Мисс Гарндер вдруг взглянула на Фрэнси.

– Ты ведь не собиралась тут сострить, Фрэнси?

– О нет, мэм.

– После нашей небольшой беседы ты, надеюсь, понимаешь, почему мы не можем поставить твою пьесу на выпускном.

– Понимаю, – ответила Фрэнси, ее сердце оборвалось, упало и разбилось.

– У Беатрис Вильямс появилась отличная идея. Фея взмахивает волшебной палочкой, на сцену выпархивают мальчики и девочки в костюмах, каждый представляет один из праздников в году и читает стихотворение, посвященное этому празднику. Замысел прекрасный, но, к сожалению, Беатрис не дружит с рифмой. Может, ты воспользуешься ее идеей и сочинишь стихи? Беатрис не возражает. На программке мы напишем, что она автор идеи. По-моему, это будет справедливо, ты согласна?

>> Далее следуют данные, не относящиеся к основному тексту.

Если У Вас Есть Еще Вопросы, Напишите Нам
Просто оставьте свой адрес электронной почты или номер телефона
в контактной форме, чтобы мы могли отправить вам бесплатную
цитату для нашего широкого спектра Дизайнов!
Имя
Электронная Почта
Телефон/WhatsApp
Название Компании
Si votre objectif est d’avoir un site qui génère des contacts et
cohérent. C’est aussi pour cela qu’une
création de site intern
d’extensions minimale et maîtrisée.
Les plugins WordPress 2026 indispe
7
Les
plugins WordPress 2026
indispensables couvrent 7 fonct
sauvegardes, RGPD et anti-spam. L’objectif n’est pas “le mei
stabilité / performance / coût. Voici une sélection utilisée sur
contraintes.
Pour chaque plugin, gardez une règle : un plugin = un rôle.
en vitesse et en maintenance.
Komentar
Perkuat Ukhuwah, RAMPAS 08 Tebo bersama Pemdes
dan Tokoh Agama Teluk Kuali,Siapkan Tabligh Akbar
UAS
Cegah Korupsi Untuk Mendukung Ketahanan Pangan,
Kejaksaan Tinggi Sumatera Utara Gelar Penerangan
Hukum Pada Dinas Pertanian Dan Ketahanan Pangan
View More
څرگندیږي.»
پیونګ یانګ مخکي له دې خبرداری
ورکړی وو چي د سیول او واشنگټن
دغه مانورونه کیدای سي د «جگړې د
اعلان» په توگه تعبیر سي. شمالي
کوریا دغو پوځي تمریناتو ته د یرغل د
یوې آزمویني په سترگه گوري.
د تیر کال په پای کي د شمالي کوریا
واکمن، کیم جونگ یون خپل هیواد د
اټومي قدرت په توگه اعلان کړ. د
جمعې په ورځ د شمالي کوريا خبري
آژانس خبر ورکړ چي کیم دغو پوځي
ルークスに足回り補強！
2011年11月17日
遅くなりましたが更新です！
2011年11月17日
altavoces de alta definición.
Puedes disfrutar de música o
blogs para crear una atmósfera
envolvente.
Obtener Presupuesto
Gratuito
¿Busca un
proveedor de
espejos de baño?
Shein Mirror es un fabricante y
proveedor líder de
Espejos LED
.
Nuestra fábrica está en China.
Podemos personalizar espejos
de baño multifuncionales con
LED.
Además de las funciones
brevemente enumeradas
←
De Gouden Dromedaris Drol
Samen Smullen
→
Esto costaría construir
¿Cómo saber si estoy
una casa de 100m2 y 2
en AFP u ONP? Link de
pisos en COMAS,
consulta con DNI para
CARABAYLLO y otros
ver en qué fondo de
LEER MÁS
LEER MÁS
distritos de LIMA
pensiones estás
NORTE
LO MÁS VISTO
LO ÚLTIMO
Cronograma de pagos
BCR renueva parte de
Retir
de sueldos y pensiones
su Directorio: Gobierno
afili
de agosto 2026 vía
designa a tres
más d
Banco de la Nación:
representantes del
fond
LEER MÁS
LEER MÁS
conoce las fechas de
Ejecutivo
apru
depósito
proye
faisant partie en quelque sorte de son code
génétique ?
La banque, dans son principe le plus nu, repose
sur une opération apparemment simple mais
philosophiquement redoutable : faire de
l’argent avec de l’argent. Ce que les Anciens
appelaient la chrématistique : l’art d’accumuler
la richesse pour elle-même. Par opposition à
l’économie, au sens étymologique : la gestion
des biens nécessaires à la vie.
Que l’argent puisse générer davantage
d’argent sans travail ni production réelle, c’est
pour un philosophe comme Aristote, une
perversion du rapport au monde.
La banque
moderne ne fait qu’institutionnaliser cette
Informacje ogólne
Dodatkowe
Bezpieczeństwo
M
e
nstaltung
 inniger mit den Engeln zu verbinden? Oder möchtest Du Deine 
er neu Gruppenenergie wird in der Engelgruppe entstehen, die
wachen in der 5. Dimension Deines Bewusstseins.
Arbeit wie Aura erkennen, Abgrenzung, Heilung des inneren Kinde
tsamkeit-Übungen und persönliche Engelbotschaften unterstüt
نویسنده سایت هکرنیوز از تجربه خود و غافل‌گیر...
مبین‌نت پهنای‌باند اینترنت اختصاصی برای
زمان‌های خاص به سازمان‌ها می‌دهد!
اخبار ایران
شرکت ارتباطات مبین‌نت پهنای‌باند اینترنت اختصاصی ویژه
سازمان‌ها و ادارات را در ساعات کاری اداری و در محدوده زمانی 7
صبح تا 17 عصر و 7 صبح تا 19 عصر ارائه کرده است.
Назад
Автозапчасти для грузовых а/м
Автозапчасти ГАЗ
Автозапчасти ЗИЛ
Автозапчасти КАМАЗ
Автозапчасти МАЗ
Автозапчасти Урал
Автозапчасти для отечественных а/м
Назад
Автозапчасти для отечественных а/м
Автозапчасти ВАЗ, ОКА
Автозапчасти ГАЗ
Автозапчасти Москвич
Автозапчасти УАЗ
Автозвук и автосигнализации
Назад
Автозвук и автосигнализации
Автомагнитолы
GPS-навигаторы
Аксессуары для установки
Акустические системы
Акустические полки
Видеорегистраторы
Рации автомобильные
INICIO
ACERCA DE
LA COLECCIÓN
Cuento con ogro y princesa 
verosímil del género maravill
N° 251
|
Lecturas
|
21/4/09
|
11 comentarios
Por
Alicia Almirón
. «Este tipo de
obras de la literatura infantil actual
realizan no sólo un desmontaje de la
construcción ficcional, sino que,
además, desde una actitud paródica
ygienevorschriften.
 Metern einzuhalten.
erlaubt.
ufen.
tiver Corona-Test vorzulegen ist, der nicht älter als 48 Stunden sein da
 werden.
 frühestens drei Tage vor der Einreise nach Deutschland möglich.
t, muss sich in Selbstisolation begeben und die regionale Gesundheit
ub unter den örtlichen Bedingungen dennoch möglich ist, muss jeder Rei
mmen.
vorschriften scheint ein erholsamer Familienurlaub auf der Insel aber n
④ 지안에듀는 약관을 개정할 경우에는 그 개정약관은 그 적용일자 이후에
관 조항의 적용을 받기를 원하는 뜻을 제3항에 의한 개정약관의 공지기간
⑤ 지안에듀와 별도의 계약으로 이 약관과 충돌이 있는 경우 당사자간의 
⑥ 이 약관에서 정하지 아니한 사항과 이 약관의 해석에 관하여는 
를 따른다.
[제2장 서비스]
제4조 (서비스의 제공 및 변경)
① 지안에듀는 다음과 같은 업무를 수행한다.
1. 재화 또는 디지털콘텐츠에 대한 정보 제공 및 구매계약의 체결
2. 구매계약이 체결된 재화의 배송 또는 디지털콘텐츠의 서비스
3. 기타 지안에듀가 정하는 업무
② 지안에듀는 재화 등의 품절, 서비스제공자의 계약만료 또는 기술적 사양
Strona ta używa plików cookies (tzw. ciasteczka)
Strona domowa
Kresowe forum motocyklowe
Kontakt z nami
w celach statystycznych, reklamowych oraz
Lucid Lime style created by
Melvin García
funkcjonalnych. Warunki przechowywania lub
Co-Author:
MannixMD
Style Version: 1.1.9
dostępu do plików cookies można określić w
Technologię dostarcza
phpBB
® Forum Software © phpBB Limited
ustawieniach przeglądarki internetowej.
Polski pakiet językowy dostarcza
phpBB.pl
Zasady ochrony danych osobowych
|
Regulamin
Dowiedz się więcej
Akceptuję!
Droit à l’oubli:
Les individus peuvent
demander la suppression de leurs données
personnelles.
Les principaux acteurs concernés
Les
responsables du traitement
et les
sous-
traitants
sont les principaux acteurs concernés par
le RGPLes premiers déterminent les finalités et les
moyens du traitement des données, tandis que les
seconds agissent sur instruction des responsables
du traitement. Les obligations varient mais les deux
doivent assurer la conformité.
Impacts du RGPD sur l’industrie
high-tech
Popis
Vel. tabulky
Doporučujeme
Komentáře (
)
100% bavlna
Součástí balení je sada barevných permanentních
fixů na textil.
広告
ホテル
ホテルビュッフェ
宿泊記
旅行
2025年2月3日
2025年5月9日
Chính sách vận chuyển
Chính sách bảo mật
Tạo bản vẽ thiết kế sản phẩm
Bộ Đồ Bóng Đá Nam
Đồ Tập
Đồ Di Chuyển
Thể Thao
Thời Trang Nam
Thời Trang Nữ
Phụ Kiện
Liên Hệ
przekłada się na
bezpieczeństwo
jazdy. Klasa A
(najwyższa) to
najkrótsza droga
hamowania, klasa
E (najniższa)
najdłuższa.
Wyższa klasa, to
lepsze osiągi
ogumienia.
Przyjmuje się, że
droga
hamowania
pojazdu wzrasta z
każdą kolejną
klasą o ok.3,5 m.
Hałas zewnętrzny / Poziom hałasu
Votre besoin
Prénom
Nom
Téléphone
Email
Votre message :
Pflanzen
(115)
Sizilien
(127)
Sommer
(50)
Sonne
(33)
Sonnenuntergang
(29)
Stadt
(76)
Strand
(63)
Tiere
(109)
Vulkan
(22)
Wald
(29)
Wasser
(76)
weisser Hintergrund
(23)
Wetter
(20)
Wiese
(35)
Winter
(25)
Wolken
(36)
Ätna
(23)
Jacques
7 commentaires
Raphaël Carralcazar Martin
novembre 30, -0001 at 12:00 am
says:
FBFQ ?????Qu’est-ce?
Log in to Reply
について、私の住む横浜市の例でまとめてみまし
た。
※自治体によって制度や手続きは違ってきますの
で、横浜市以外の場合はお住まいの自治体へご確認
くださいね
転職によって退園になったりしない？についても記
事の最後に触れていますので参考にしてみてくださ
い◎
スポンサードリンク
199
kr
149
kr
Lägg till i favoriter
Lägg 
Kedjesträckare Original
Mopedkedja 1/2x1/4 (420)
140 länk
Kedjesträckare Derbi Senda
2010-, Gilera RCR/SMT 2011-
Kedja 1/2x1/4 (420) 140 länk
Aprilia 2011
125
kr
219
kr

– Да, мэм. Только я не хочу пользоваться чужими идеями. У меня есть свои.

– Что ж, это похвально. Я не настаиваю, – она встала. – Я потратила столько времени на тебя, потому что искренно считаю – ты подаешь надежды. Не сомневаюсь, что теперь, когда мы все обсудили, ты прекратишь кропать свои гнусные рассказики.